|
Texto Anterior | Próximo Texto | Índice
DANUZA LEÃO
A maneira mais difícil
As coisas não andavam lá
muito boas e uma bela tarde
ela disse que era melhor que se separassem; as mulheres, nessas horas, são bem decididas. Mais do
que os homens.
Ele não se mostrou surpreso,
não fez nenhuma pergunta nem
disse que sem ela não poderia viver, como aliás seria sua obrigação -ela achava. Botou umas
coisas na sacola, disse que depois
mandava buscar o resto, e foi.
Sozinha, ela sentou e chorou.
Não exatamente por ele, mas pelos sonhos que sonhou, pela vida,
por tudo.
Estava preparada para uma
longa e penosa cena que duraria
a noite toda, com acusações de
parte a parte e mágoas reprimidas; esperava, na melhor das hipóteses, que civilizadamente chegassem a um acordo sobre quem
ficava com quê. Mas não: ele aceitou com tanta facilidade que ela
imediatamente pensou "ele deve
ter outra" -o que é elementar,
na cabeça de uma mulher.
A partir desse momento, no lugar de passar a viver do jeito que
tinha sonhado -livre, sozinha,
independente-, começou a elucubrar e, consequentemente, a sofrer.
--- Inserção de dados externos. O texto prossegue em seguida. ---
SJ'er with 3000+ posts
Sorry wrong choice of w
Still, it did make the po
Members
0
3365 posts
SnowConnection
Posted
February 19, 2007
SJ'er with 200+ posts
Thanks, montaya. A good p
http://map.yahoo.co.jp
Há muito tempo ele estava
indiferente; já devia estar de caso,
claro, e ela só não sabia com
quem. Investigou, perguntou aos
amigos e não descobriu nada.
Mas tinha certeza; intuição de
mulher nunca falha.
Mesmo com esse grilo na cabeça
foi em frente, e depois de duas ou
três experiências sentimentais (?)
desastrosas, em todos os sentidos,
começou a achar que tinha feito
uma grande bobagem. Voltou a
fita e pensou: talvez tenha sido
precipitada, influenciada pelas
amigas -as descasadas, claro.
Daí para descobrir que era
apaixonada por ele e que tudo
não havia passado de uma crise
que poderia ter sido contornada
foi simples.
Arranjar uma desculpa e telefonar foi fácil: um dia para fazer
uma pergunta sobre o seguro do
carro, no outro uma gentileza do
tipo se ele não queria ficar com
aquele quadro de que gostava
tanto, até que um dia propôs um
encontro para terem uma conversa -sem passionalismos nem ressentimentos.
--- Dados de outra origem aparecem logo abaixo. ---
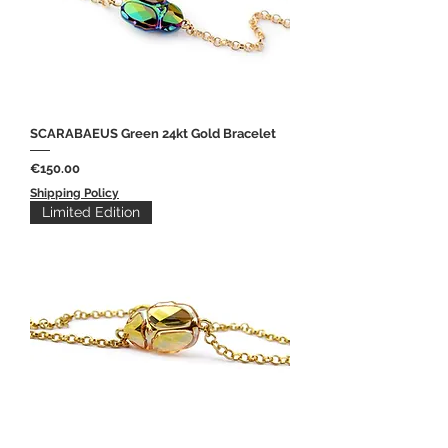
SCARABAEUS Green 24kt Gold Bracelet
Price
€150.00
Shipping Policy
Limited Edition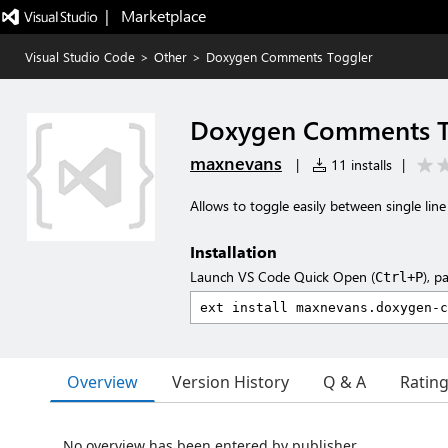
|   Marketplace
Visual Studio Code
>
Other
>
Doxygen Comments Toggler
Doxygen Comments T
maxnevans
|
11 installs
|
Allows to toggle easily between single lin
Installation
Launch VS Code Quick Open (
), p
Ctrl+P
Overview
Version History
Q & A
Ratin
No overview has been entered by publisher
Conversa de amigos -ou não
eram amigos?
Como boa estrategista, sugeriu
um lugar neutro, um restaurante,
e caprichou no visual, mas de maneira que ele não percebesse. No
terceiro copo de vinho falou alguma coisa e segurou na mão dele
num gesto casual, como fazem as
pessoas íntimas, e conseguiu não
cair da pose: disse que tinha que
acordar cedo e foi para casa -sozinha.
Mas o cerco continuou; ele, que
nunca soube do que é capaz uma
mulher, foi relaxando, e uma bela
noite foram parar num motel. Ela
sentiu o sabor da primeira vitória: acabar com o romance que
ela achava que ele estava vivendo. Achava não: tinha certeza.
Depois do primeiro fim de semana que passaram fora, a cerimônia acabou, e ele começou a
dormir, com frequência, na casa
que havia sido dele; daí para fazer as malas e voltar foi fácil.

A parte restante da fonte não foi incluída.